Ron McCoy, former ITRA board Chairman explains the appeal, “For me, it’s a whole lot deeper than walking the trails. Throw me on a horse, and it’s just magic. I just totally unwind when I go on a trail.”
Many horse enthusiasts take time out from their riding to maintain trails or else they may be lost.
ITRA began back in the 1970s when the closure of some horse trails in Brown County, Ind., made riders realize that they needed to become more active in the preservation of their sport. Since then, the group has taken an active role in keeping existing trails and campgrounds for riders maintained and worked with the Indiana Department of Natural Resources and forestry officials for the creation of new ones.
• For more information, visit: www.intrailriders.org or the group’s Facebook page.
President Bob McPheeters, of Anderson, Ind., explains the importance of the organization saying, “We’re just trying to keep the trails open for our kids and grandkids.” McPheeters says that ITRA has about 1,500 members, but through their connections with other equestrian clubs, he estimates that the association keeps in contact with 3,500-6,000 people.
One of the group’s most exciting current projects is a campground at Versailles State Park in Versailles, Ind. About three years ago, the park hired a new Property Manager, Paul Sipples, and so McCoy and a group of other ITRA members went to introduce themselves. Over the course of the meeting, the discussion turned to what should be done with the old Saddle Barn on the grounds. The ITRA immediately proposed that it be turned into a campground for riders, and that spark soon took life.

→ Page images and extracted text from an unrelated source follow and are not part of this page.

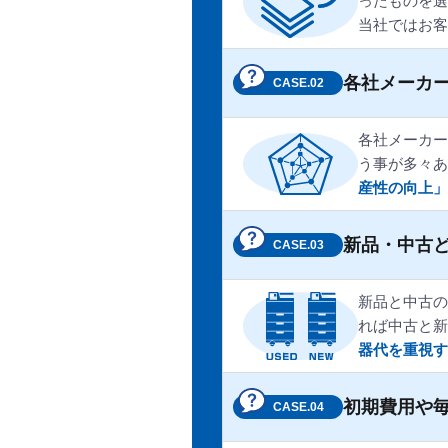
ったものを選
当社ではお客
各社メーカ
CASE.02
各社メーカー
う事が多々あ
産性の向上」
新品・中古
CASE.03
新品と中古の
れば中古と新
器代を重視す
初期費用や
CASE.04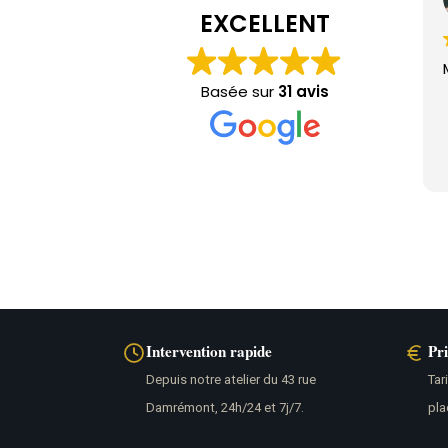
il y a 4 jours
EXCELLENT
Merci! Hyper rapide et serviable
Basée sur
31 avis
Intervention rapide
Pr
Depuis notre atelier du 43 rue
Tar
Damrémont, 24h/24 et 7j/7.
pla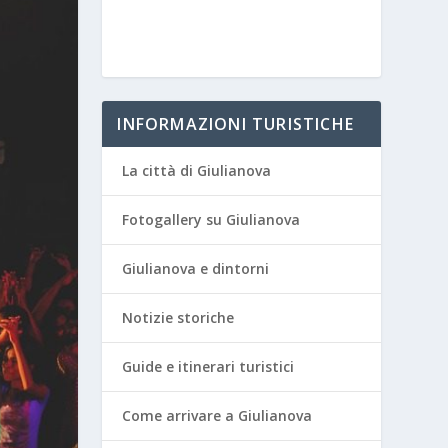
INFORMAZIONI TURISTICHE
La città di Giulianova
Fotogallery su Giulianova
Giulianova e dintorni
Notizie storiche
Guide e itinerari turistici
Come arrivare a Giulianova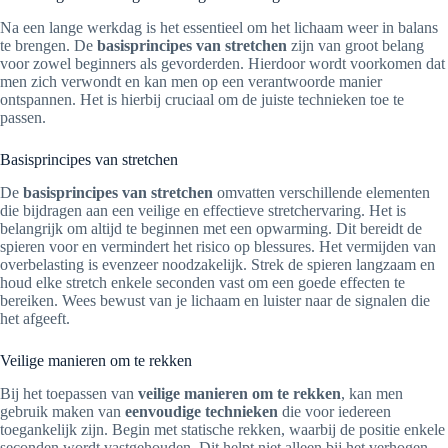
Na een lange werkdag is het essentieel om het lichaam weer in balans
te brengen. De
basisprincipes van stretchen
zijn van groot belang
voor zowel beginners als gevorderden. Hierdoor wordt voorkomen dat
men zich verwondt en kan men op een verantwoorde manier
ontspannen. Het is hierbij cruciaal om de juiste technieken toe te
passen.
Basisprincipes van stretchen
De
basisprincipes van stretchen
omvatten verschillende elementen
die bijdragen aan een veilige en effectieve stretchervaring. Het is
belangrijk om altijd te beginnen met een opwarming. Dit bereidt de
spieren voor en vermindert het risico op blessures. Het vermijden van
overbelasting is evenzeer noodzakelijk. Strek de spieren langzaam en
houd elke stretch enkele seconden vast om een goede effecten te
bereiken. Wees bewust van je lichaam en luister naar de signalen die
het afgeeft.
Veilige manieren om te rekken
Bij het toepassen van
veilige manieren om te rekken
, kan men
gebruik maken van
eenvoudige technieken
die voor iedereen
toegankelijk zijn. Begin met statische rekken, waarbij de positie enkele
seconden wordt vastgehouden. Dit helpt niet alleen bij het verhogen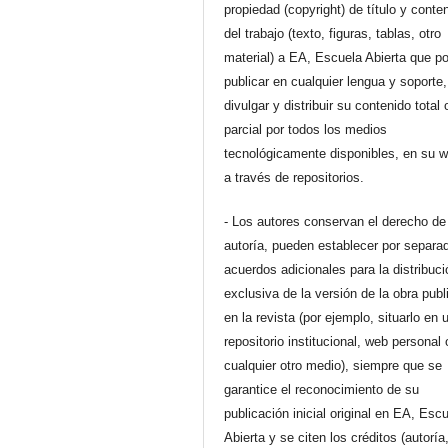
propiedad (copyright) de título y conte
del trabajo (texto, figuras, tablas, otro
material) a EA, Escuela Abierta que p
publicar en cualquier lengua y soporte,
divulgar y distribuir su contenido total 
parcial por todos los medios
tecnológicamente disponibles, en su 
a través de repositorios.
- Los autores conservan el derecho de
autoría, pueden establecer por separa
acuerdos adicionales para la distribuc
exclusiva de la versión de la obra pub
en la revista (por ejemplo, situarlo en 
repositorio institucional, web personal 
cualquier otro medio), siempre que se
garantice el reconocimiento de su
publicación inicial original en EA, Esc
Abierta y se citen los créditos (autoría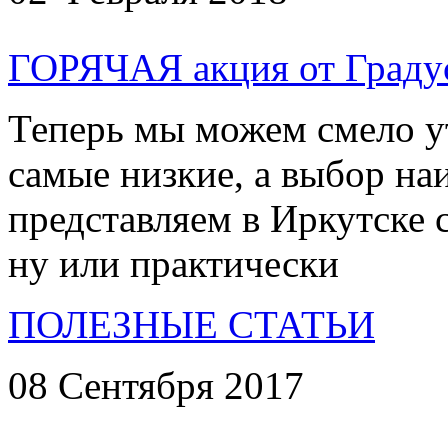
ГОРЯЧАЯ акция от Градус
Теперь мы можем смело у
самые низкие, а выбор на
представляем в Иркутске с
ну или практически
ПОЛЕЗНЫЕ СТАТЬИ
08 Сентября 2017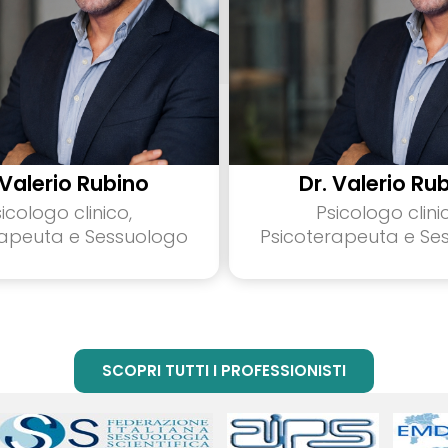
 Valerio Rubino
Dr. Valerio Ru
icologo clinico,
Psicologo clini
rapeuta e Sessuologo
Psicoterapeuta e Se
SCOPRI TUTTI I PROFESSIONISTI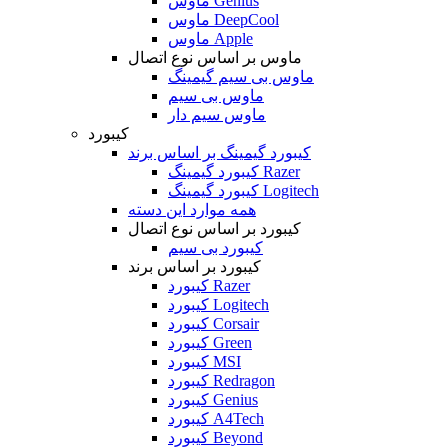
ماوس Genius
ماوس DeepCool
ماوس Apple
ماوس بر اساس نوع اتصال
ماوس بی سیم گیمینگ
ماوس بی سیم
ماوس سیم دار
کیبورد
کیبورد گیمینگ بر اساس برند
کیبورد گیمینگ Razer
کیبورد گیمینگ Logitech
همه موارد این دسته
کیبورد بر اساس نوع اتصال
کیبورد بی سیم
کیبورد بر اساس برند
کیبورد Razer
کیبورد Logitech
کیبورد Corsair
کیبورد Green
کیبورد MSI
کیبورد Redragon
کیبورد Genius
کیبورد A4Tech
کیبورد Beyond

The ITRA assisted the DNR with a master plan design for electrified campsites and has organized work days to bring out volunteers to cut trees and clear brush. McPheeters says that the group is hopeful that the Versailles campground will be able to open about 15 sites for primitive camping by late summer or early fall, while electrified sites are still a little ways down the road.
More than $62,000 in grants have been awarded toward the project through Lawrenceburg and Rising Sun foundations. McCoy says of the project, “It just kept manifesting itself into bigger and better things...the state of Indiana has been very cooperative.”
McPheeters explains that while some trails have been closed in recent years, primarily due to damage by improper use, many more trails have been opened. “We’re starting to work with the bikers and hikers for multi-use trails that help everyone,” he says. McPheeters explains that careful and informed planning is essential when creating new trails. ITRA has about 25 members who have gone through training in the proper construction of trails.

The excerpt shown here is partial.